My first R/C vehicle that I ever got to tinkering with and upgrading was a XMods Nissan Skyline that I bought from a Radio Shack near my home. That was the vehicle that really set off the R/C hobbyist in me. I blew every cent of lawn mowing money that I could earn on upgrades from that same Radio Shack. Then on money for PVC pipe to build a big indoor track in my parent’s basement. I went nuts with it. From then on I had been interested in R/C. As with most of us who have been in the hobby for a decent length of time; that interest came in waves, some stronger than others. In all the time since, I have never owned another small-scale R/C vehicle. I went through my fair share of Traxxas, Losi, Shumacher, Tamiya, the list goes on. In all of that love and enjoyment of the hobby, I just never purchased anything smaller than a 1/10 scale vehicle. Why?
Because bigger is better. It’s in the Bible, somewhere near the part about the Ark, if I remember correctly…
Team Associated SC28 Lucas Oil 1:28 Short Course Truck Specs
- Length: 6.9 in (175mm)
- Width: 3.8 in (67mm)
- Wheelbase: 3.9 in (99mm)
- Weight: .22 lbs (101 g)
- Price: $49.99
What’s In the Box
- 1 – Carl Renezeder short course replica body
- 1 – 1:28 SC28 vehicle
- 1 – 2.4ghz 2-channel transmitter
- 1 – Integrated ESC/receiver unit
- 1 – Battery and charger (charges from the radio only)

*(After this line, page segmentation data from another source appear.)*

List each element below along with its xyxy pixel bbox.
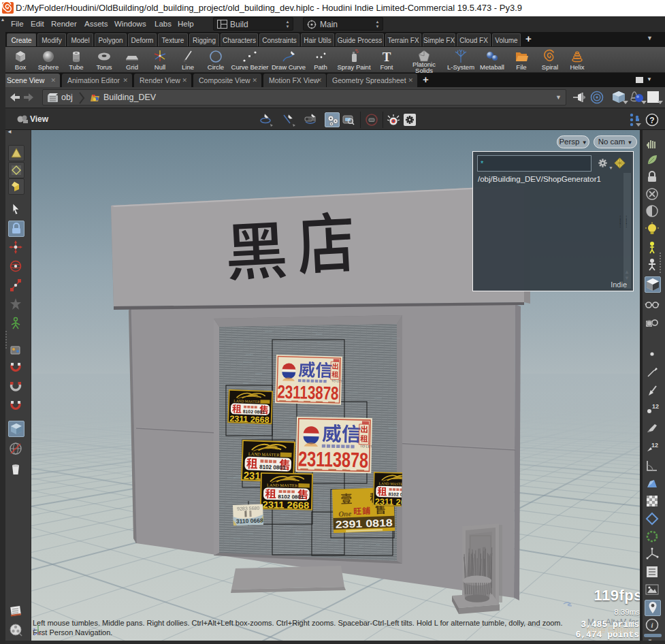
svg-text:i: i <box>651 621 653 629</box>
svg-text:One: One <box>338 509 351 518</box>
svg-text:2311 2668: 2311 2668 <box>262 499 309 511</box>
svg-text:LAND MASTER: LAND MASTER <box>267 483 298 488</box>
svg-text:LAND MASTER: LAND MASTER <box>379 481 406 486</box>
svg-text:3110 0668: 3110 0668 <box>236 517 263 524</box>
svg-text:23113878: 23113878 <box>277 382 339 404</box>
svg-text:8102 0801: 8102 0801 <box>243 409 265 415</box>
svg-text:9283 5680: 9283 5680 <box>237 506 259 511</box>
svg-text:12: 12 <box>651 442 658 449</box>
svg-text:2391 0818: 2391 0818 <box>335 517 393 530</box>
svg-text:z: z <box>33 626 35 632</box>
svg-text:T: T <box>383 50 391 63</box>
svg-text:12: 12 <box>652 403 659 410</box>
svg-text:2311 2668: 2311 2668 <box>229 414 269 425</box>
svg-text:23113878: 23113878 <box>298 447 369 472</box>
svg-text:?: ? <box>649 116 654 125</box>
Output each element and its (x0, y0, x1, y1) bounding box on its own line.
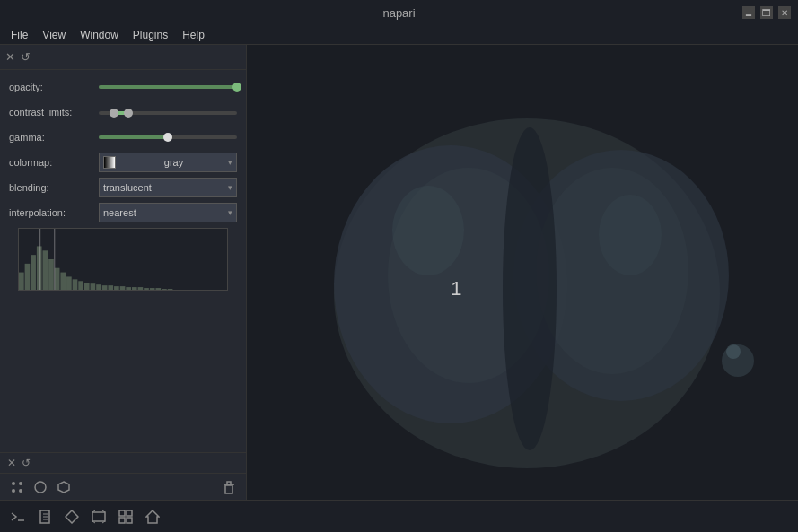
svg-rect-58 (92, 512, 105, 521)
menu-plugins[interactable]: Plugins (126, 27, 175, 43)
svg-rect-17 (120, 286, 126, 290)
svg-point-45 (536, 168, 688, 374)
menubar: File View Window Plugins Help (0, 25, 798, 45)
contrast-track[interactable] (99, 111, 237, 115)
menu-help[interactable]: Help (175, 27, 212, 43)
svg-rect-20 (138, 287, 144, 290)
colormap-arrow-icon: ▾ (228, 158, 232, 167)
close-icon-2[interactable]: ✕ (7, 457, 16, 469)
contrast-low-thumb[interactable] (110, 109, 118, 118)
svg-rect-15 (108, 285, 113, 290)
points-layer-icon[interactable] (7, 477, 27, 497)
properties-panel: opacity: contrast limits: (0, 70, 246, 452)
menu-file[interactable]: File (4, 27, 35, 43)
close-button[interactable]: ✕ (778, 6, 791, 19)
svg-point-32 (35, 482, 46, 493)
bottom-toolbar (0, 500, 798, 532)
svg-rect-7 (60, 273, 66, 290)
contrast-high-thumb[interactable] (124, 109, 133, 118)
menu-view[interactable]: View (35, 27, 73, 43)
svg-rect-5 (48, 259, 54, 290)
svg-point-46 (503, 127, 557, 450)
svg-rect-4 (43, 250, 48, 290)
canvas-area: 1 (247, 45, 798, 532)
svg-marker-57 (66, 510, 78, 523)
histogram (18, 228, 228, 291)
svg-rect-13 (96, 284, 101, 290)
minimize-button[interactable]: 🗕 (742, 6, 755, 19)
gamma-control (99, 135, 237, 139)
contrast-control (99, 109, 237, 115)
left-panel: ✕ ↺ opacity: contrast limits: (0, 45, 247, 532)
svg-rect-8 (66, 276, 72, 290)
gamma-label: gamma: (9, 132, 99, 143)
svg-rect-25 (168, 289, 173, 290)
svg-point-31 (19, 489, 22, 493)
shapes-button[interactable] (61, 506, 83, 528)
colormap-dropdown[interactable]: gray ▾ (99, 153, 237, 172)
svg-marker-33 (58, 482, 69, 493)
terminal-button[interactable] (7, 506, 29, 528)
menu-window[interactable]: Window (73, 27, 126, 43)
grid-button[interactable] (115, 506, 136, 528)
opacity-track[interactable] (99, 85, 237, 89)
close-icon[interactable]: ✕ (5, 50, 15, 64)
image-canvas (289, 96, 756, 482)
controls-bar: ✕ ↺ (0, 45, 246, 70)
gamma-thumb[interactable] (163, 133, 172, 142)
blending-value: translucent (103, 182, 152, 193)
delete-layer-button[interactable] (219, 477, 239, 497)
app-title: napari (382, 6, 415, 20)
svg-rect-6 (55, 268, 60, 290)
svg-rect-66 (127, 518, 132, 523)
home-button[interactable] (142, 506, 163, 528)
screenshot-button[interactable] (88, 506, 110, 528)
interpolation-value: nearest (103, 207, 136, 218)
blending-control: translucent ▾ (99, 178, 237, 197)
svg-rect-34 (225, 485, 232, 493)
opacity-thumb[interactable] (232, 83, 241, 92)
svg-rect-11 (84, 283, 90, 290)
colormap-swatch (103, 156, 116, 169)
svg-rect-21 (144, 288, 149, 290)
svg-rect-2 (31, 255, 36, 290)
colormap-row: colormap: gray ▾ (9, 153, 237, 172)
interpolation-label: interpolation: (9, 207, 99, 218)
gamma-fill (99, 135, 168, 139)
svg-rect-23 (155, 288, 161, 290)
gamma-row: gamma: (9, 127, 237, 147)
refresh-icon-2[interactable]: ↺ (22, 457, 31, 469)
opacity-label: opacity: (9, 82, 99, 92)
opacity-fill (99, 85, 237, 89)
interpolation-control: nearest ▾ (99, 203, 237, 222)
svg-rect-36 (227, 482, 231, 484)
svg-rect-22 (150, 288, 155, 290)
svg-marker-67 (146, 510, 159, 523)
colormap-value: gray (164, 157, 183, 168)
frame-label: 1 (451, 277, 461, 301)
viewer-panel[interactable]: 1 0 ▶ ⏭ 1430 2799 (247, 45, 798, 532)
blending-arrow-icon: ▾ (228, 183, 232, 192)
opacity-control (99, 85, 237, 89)
svg-rect-9 (73, 279, 78, 290)
interpolation-arrow-icon: ▾ (228, 208, 232, 217)
layer-controls-row: ✕ ↺ (0, 452, 246, 474)
titlebar: napari 🗕 🗖 ✕ (0, 0, 798, 25)
svg-point-50 (726, 344, 741, 359)
refresh-icon[interactable]: ↺ (21, 50, 31, 64)
blending-dropdown[interactable]: translucent ▾ (99, 178, 237, 197)
interpolation-dropdown[interactable]: nearest ▾ (99, 203, 237, 222)
maximize-button[interactable]: 🗖 (760, 6, 773, 19)
blending-row: blending: translucent ▾ (9, 178, 237, 197)
main-layout: ✕ ↺ opacity: contrast limits: (0, 45, 798, 532)
opacity-row: opacity: (9, 77, 237, 97)
shapes-layer-icon[interactable] (31, 477, 50, 497)
svg-rect-64 (127, 510, 132, 516)
interpolation-row: interpolation: nearest ▾ (9, 203, 237, 222)
svg-rect-18 (126, 287, 131, 290)
notebook-button[interactable] (34, 506, 56, 528)
gamma-track[interactable] (99, 135, 237, 139)
labels-layer-icon[interactable] (54, 477, 74, 497)
svg-rect-24 (162, 289, 167, 290)
svg-rect-0 (19, 273, 24, 290)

Enter the Team Associated SC28. A 1/28 scale short course truck with a great looking body (though that is subjective, but hey this subject thinks it’s cool!) priced at $49.99, plus shipping. If you are purchasing it from Tower Hobbies this price comes down to the $40 (or so) mark when utilizing their coupons. This price point, and cool body, had me at hooked. What I ended up getting for my money was just icing on the cake.
I don’t normally make knee jerk decisions on R/C vehicle purchases, but this was a right place right time thing that caught me on a wild hair type of day. I ordered it the same day that it was released for sale on Tower’s site (the closest hobby shop for me is over an hour away and rarely stocks anything but Traxxas).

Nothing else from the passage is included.